11 March 2006 | wmorrow59
Shaking Shakespeare like he's never been shook
In the first scene of this short comedy our lead player Charley Chase is introduced as "a successful young business man of rare judgment and great dignity," at which point you might guess that before the show's over he will exercise poor judgment and lose every last shred of his dignity. And you'd be right, for this is the sort of escapade where our hero makes a mess of everything and becomes a public laughing stock, yet somehow comes out on top in the end. Bromo and Juliet was made when Charley Chase was turning out some of his best work for the Hal Roach Studio, but while it's enjoyable I wouldn't rank it with his best comedies; I happened to see it back-to-back with another 1926 release, Mighty Like a Moose, which is considerably funnier and more original. Still, this is a pleasant comedy with a fair number of clever gags, and film buffs who enjoy period detail will dig the cars, clothing, and other trappings of the 1920's on display here.
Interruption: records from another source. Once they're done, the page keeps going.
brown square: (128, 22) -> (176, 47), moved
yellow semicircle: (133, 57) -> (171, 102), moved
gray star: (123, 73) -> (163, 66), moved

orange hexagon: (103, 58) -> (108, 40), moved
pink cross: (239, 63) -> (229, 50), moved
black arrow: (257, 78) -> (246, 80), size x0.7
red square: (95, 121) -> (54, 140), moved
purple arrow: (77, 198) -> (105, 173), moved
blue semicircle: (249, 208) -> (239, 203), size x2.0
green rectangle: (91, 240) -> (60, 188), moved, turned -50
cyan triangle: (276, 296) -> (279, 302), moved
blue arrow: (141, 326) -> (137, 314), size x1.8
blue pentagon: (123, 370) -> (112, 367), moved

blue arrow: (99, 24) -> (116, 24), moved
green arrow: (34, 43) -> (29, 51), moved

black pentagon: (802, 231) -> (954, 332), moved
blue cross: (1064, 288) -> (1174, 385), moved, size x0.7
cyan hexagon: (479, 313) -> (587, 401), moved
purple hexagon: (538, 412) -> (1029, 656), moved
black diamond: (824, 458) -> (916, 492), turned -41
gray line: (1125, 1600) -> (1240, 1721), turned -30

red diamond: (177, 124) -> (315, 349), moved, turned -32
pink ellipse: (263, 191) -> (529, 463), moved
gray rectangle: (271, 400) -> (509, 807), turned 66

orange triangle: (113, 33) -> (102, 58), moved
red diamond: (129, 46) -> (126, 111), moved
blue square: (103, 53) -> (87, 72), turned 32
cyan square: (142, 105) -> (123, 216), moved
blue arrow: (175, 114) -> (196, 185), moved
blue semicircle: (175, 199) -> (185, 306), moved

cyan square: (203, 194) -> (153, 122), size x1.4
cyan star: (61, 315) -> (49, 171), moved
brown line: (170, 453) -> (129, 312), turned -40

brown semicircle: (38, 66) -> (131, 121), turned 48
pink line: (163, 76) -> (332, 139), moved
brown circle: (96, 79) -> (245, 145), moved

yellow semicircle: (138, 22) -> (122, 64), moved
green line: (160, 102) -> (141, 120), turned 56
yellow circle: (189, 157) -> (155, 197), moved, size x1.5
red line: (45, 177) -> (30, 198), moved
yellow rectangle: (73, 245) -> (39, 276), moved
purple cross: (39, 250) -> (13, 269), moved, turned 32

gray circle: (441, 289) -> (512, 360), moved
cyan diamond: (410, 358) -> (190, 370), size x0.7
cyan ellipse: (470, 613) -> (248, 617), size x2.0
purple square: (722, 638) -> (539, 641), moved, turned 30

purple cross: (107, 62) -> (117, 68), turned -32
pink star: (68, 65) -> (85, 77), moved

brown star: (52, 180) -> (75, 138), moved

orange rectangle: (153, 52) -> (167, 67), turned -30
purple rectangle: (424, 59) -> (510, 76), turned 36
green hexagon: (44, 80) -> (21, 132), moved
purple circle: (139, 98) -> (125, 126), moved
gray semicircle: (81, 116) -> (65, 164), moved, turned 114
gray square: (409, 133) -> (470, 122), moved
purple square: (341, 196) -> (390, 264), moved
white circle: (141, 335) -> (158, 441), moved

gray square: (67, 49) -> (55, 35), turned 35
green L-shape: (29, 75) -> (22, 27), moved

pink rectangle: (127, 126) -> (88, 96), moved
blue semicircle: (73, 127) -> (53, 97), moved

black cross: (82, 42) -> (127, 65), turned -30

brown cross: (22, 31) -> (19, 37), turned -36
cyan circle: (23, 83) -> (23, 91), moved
The premise is that Charley's strong-willed girlfriend Madge will marry him only if he agrees to take part in an upcoming benefit performance, a vaudeville-style event featuring scenes from Shakespeare interspersed with dancers, a magician, and other acts. In a bit that would be echoed in many a TV sitcom later on, Charley adamantly refuses to play the role of Romeo in the show, shaking his head and insisting: Nope, No way, Never, Not a chance . . . Fade-out, and fade-in as we see him sheepishly trying on his costume. The tights Charley must wear emphasize his skinny legs (and underscore his resemblance to John Cleese), so our leading man decides to stuff his costume with strategically-located pieces of sponge, to give himself a more buff appearance. One of my favorite moments comes when Charley, awkwardly striding about in his Romeo costume, attempts to get comfortable by suddenly dancing a brisk Charleston. Skinny he was, yet Charley could dance up a storm! At any rate, Madge's father is also taking part in the show, but unfortunately the old guy is a lush who is completely blotto on the day of the show, and it becomes Charley's duty to corral the old man and get them both to the show on time. Along the way, Charley finds that the old man has run up a substantial debt with a beefy cab driver who demands payment. The cabbie is played by Oliver Hardy (wearing curiously heavy eye makeup), but unfortunately Ollie isn't given much comic business to perform. His best moment comes early, when he first encounters Charley in his Romeo outfit, checks him out, grins, and pats his hand in an unmistakable "Aren't you sweet!" gesture implying that Charley is, well, a sissy.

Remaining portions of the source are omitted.